Government is often the unsung hero of events such as the crash of Asiana Flight 214.

Asiana air crash

The wreckage of an Asiana Air jetliner rests on the ground where it crashed at the San Francisco airport. (AP photo)

There have been many comments about the mercifully modest – though of course still very sad – number of casualties in the crash landing of Asiana flight 214 in San Francisco over the weekend. A report on the NBC Nightly News Sunday evening noted that this was the latest in a series of crash landings over the past few years where the death toll was noticeably lower than used to be common.

There was a report on CNN that I have not seen taken up anywhere else regarding the development of secure airplane seats that hold up to crash shock better. The design reduces the chance that the seats will fly off their moorings, taking the passengers with them, and hitting walls, ceilings and each other at high force.

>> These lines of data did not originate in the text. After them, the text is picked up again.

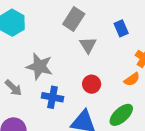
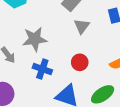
gray star: (39, 66) -> (35, 39), turned -30

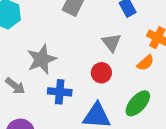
gray triangle: (82, 26) -> (111, 43), moved

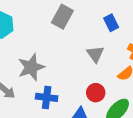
red circle: (101, 73) -> (96, 93), moved

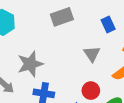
gray rectangle: (62, 17) -> (62, 17), turned 40

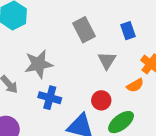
gray rectangle: (62, 17) -> (84, 30), moved, turned 75

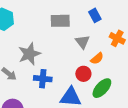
gray rectangle: (84, 30) -> (60, 21), turned -54
orange semicircle: (135, 85) -> (97, 58), moved

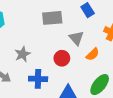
gray star: (29, 54) -> (23, 54), size x0.7
red circle: (83, 74) -> (62, 58), moved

There was also a story in the Huffington Post about improvements in airplane design that have made planes safer.

These new seat safety requirements apparently were mandated by the federal government sometime in the 1980s, based on investigations by the National Transportation Safety Board (NTSB) of causes of death in earlier plane accidents. They found that seats that became unhinged during crashes were a significant cause of deaths in crash landings, and a regulation was then developed to address this problem. We saw the results in the aftermath of the San Francisco tragedy.

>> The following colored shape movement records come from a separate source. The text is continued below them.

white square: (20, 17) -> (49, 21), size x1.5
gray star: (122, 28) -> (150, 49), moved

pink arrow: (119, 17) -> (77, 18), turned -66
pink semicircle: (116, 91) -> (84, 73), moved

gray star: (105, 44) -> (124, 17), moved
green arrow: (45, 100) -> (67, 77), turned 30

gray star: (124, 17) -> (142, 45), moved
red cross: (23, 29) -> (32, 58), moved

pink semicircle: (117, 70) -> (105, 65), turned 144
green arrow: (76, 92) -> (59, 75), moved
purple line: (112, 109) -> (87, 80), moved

People often talk these days about "evidence-based government." This is a phrase that was not really around when the NTSB did this work, but they were practicing the principle without using the word. The idea is to use information to pinpoint problems, try a possible solution and get feedback to see if it reduces or eliminates the problem. (Interestingly, the National Highway Traffic Safety Administration, also a transportation safety unit in the Department of Transportation, is another pioneer in using accident data to pinpoint problems with roads, cars or drivers that might be addressed by appropriate government action.) It is similar to the idea being discussed today of using agency performance metrics to improve organizational performance.

I bring up this ripped-from-the-headlines example for two reasons. One is to make a pitch for the virtues of evidence-based government. While hardly a cure-all, it sure beats the alternatives. The second is communicated by the title of this post. All too often, when government screws up (either allegedly or in reality), the intuitive reaction of the media, and of a large number of citizens, is to say something like: "government, there you go again." (Notice the TV news features commonly ironically labeled something like "Your Tax Dollars at Work.")

When government does something right, it is seldom noted that the entity that has helped out is the government. Indeed, sometimes people do not even associate the positive things with being part of government at all – a lot of people, I think, somehow regard the military or even the police or fire departments as not being part of "the government." So let's remember that "the government" helped save lives in San Francisco over the weekend.